# Force Mini Vox Downgrade



## ckevinwelch (Jul 27, 2013)

I just received a Mini Vox as a replacement for a Mini v2 that died. The v2 came with the Hydra interface but prompted a downgrade when I set it up. This Mini Vox will not prompt for the downgrade. I've repeated guided setup several times and done Clear and Delete Everything multiple times. Any other ideas?


----------



## JoeKustra (Dec 7, 2012)

ckevinwelch said:


> I just received a Mini Vox as a replacement for a Mini v2 that died. The v2 came with the Hydra interface but prompted a downgrade when I set it up. This Mini Vox will not prompt for the downgrade. I've repeated guided setup several times and done Clear and Delete Everything multiple times. Any other ideas?


A Mini should match the software of its host. I've switched my Mini boxes several times.


----------



## ckevinwelch (Jul 27, 2013)

Yeah, so ... what should I do when it won't? I've had a couple before that prompted for the downgrade, so I'm familiar with that procedure, just not what to do to force it to downgrade.


----------



## JoeKustra (Dec 7, 2012)

ckevinwelch said:


> Yeah, so ... what should I do when it won't? I've had a couple before that prompted for the downgrade, so I'm familiar with that procedure, just not what to do to force it to downgrade.


That's scary. What version software does the Mini have installed?


----------



## ckevinwelch (Jul 27, 2013)

JoeKustra said:


> That's scary. What version software does the Mini have installed?

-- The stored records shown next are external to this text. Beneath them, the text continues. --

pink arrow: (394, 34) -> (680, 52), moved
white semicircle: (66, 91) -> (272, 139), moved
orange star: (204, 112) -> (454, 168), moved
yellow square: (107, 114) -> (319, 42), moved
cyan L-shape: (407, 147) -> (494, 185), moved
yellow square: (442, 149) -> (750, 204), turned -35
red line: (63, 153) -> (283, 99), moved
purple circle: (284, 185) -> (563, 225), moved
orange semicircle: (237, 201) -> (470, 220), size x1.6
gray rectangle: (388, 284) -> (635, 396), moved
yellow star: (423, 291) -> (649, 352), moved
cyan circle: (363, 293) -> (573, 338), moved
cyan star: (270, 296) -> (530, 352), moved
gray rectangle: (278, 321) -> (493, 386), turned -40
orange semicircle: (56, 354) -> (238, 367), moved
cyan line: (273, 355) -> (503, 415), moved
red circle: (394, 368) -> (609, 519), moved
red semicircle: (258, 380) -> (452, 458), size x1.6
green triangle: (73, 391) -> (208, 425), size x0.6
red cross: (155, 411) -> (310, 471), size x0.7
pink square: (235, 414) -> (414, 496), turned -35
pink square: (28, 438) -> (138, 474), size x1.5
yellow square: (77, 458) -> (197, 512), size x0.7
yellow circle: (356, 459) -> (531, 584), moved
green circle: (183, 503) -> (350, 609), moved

 Software version: 21.9.1.v14-USH-11-A95


----------



## ckevinwelch (Jul 27, 2013)

Well, I guess it just needed persistence. I came back this morning and after forcing a few connections, repeating guided setup, and then another delete everything and reset, it finally downgraded. Well, it downgraded, then upgraded, then downgraded again, and it seems to have taken this time.


----------



## Mikeguy (Jul 28, 2005)

ckevinwelch said:


> Well, I guess it just needed persistence. I came back this morning and after forcing a few connections, repeating guided setup, and then another delete everything and reset, it finally downgraded. Well, it downgraded, then upgraded, then downgraded again, and it seems to have taken this time.

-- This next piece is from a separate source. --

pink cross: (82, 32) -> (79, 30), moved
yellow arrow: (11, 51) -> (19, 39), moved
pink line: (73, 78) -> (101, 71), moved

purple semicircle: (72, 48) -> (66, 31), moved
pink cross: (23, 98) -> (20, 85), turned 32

Aren't roller-coasters fun?


----------



## Dav Sugarman (Jan 2, 2020)

I'm having this same problem as described now with a Tivo mini 92000 I bought on ebay. I have Premier 4 4 tuner as base station. I have another mini 92000 that works fine. I love my system, but this new Mini evidently has a higher level software. Every time I go through start up process, it gets drawn to Downgrade, hit three thumbs down and enter, but won't accept those commands. Occasionally I get something saying the URL is faulty. How can I force the darn thing to downgrade the software? Tivo people were trying to help me by restarting router, restarting Premier 4, and restarting new Tivo mini. So far, still hung up. Thanks for your tutilage.


----------



## brobin (Feb 14, 2014)

Maybe something useful here: How to Rollback Hydra from Roamio and Mini's v1


----------



## Dav Sugarman (Jan 2, 2020)

Hi brobin, Thanks for this but I've already seen and tried the suggestion for the mini tivo. When I get to the downgrade screen "hit three thumbs down and enter" it won't accept those commands. When I've tried to reset to default, it accepts the "three thumbs down and enter" but then dumps me back to downgrade screen where I am stuck again. I have tried plugging in where my other mini and it's remote are working fine (so I know ethernet, etc. are all good) but same problem. Occasionally I get a screen that says "The Url http://\08 contains characters that are not valid..." so I'm pretty sure it's a software glitch. My guess is the people at Tivo have to re-establish their software on this mini that is evidently set up for a later version so I can downgrade.


----------



## JoeKustra (Dec 7, 2012)

Dav Sugarman said:


> Hi brobin, Thanks for this but I've already seen and tried the suggestion for the mini tivo. When I get to the downgrade screen "hit three thumbs down and enter" it won't accept those commands. When I've tried to reset to default, it accepts the "three thumbs down and enter" but then dumps me back to downgrade screen where I am stuck again. I have tried plugging in where my other mini and it's remote are working fine (so I know ethernet, etc. are all good) but same problem. Occasionally I get a screen that says "The Url http://\08 contains characters that are not valid..." so I'm pretty sure it's a software glitch. My guess is the people at Tivo have to re-establish their software on this mini that is evidently set up for a later version so I can downgrade.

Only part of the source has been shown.